Vertical Distribution and Seasonal Patterns of Candidatus Nitrotoga in a Sub-Alpine Lake

Abstract

The nitrite oxidizing bacterial genus Ca. Nitrotoga was only recently discovered to be widespread in freshwater systems; however, limited information is currently available on the environmental factors and seasonal effects that influence its distribution in lakes. In a one-year study in a dimictic lake, based on monthly sampling along a vertical profile, the droplet digital PCR quantification of Ca. Nitrotoga showed a strong spatio-temporal patchiness. A correlation ana­lysis with environmental parameters revealed that the abundance of Ca. Nitrotoga correlated with dissolved oxygen and ammonium, suggesting that the upper hypolimnion of the lake is the preferred habitat.

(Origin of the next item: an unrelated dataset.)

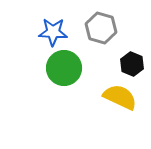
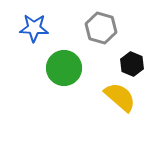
blue star: moved 19 px left, 4 px up
yellow semicircle: rotated 16 degrees clockwise
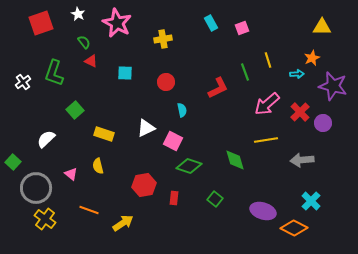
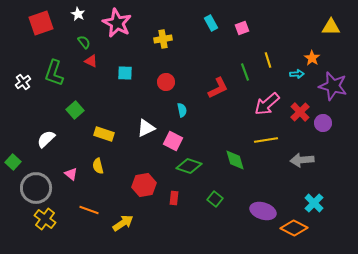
yellow triangle at (322, 27): moved 9 px right
orange star at (312, 58): rotated 14 degrees counterclockwise
cyan cross at (311, 201): moved 3 px right, 2 px down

Nitrification is a central process in the nitrogen cycle that microbially converts ammonia via nitrite to nitrate (NH₃→NO₂^–→NO₃^–). The nitrification process is performed by organisms with the ability to use reduced inorganic nitrogen compounds as an energy source and inorganic carbon fixation to reach the carbon demand (Prosser, 1989; Kuypers et al., 2018; Sedlacek, 2020). Research in this field is important to optimize engineered biological nitrogen removal processes, and waste water treatment plants are often employed as model systems to study the niche preferences and environmental adaptations of nitrifying microbes (Daims et al., 2016; Holmes et al., 2019). In contrast to ammonia oxidizers, nitrite oxidizing bacteria (NOB) are poorly characterized in aquatic ecosystems even though this group of microorganisms is widespread in various freshwater systems. Recent studies suggest that Nitrospirae representatives are often the dominant functional guild of NOB in the hypolimnion of deep oligotrophic lakes (Alfreider et al., 2018; Cabello-Yeves et al., 2019; Herber et al., 2020). The recently discovered NOB lineage Ca. Nitrotoga, a candidate genus belonging to Betaproteobacteria (Burkholderiales), also exhibits a broad habitat range of artificial and natural freshwater systems, including running waters and lakes. Ca. Nitrotoga is an important representative of NOB in rivers, being present in the water column and sediments characterized by a wide range of environmental conditions (Fan et al., 2016; Boddicker and Mosier, 2018; Lantz et al., 2021). Previous studies also investigated Ca. Nitrotoga in freshwater lakes. Podowski et al. (2022) found that Ca. Nitrotoga was important in the water column of shallow and productive basins of the Laurentian Great Lakes, whereas Nitrospirae dominated deeper and oligotrophic lake types.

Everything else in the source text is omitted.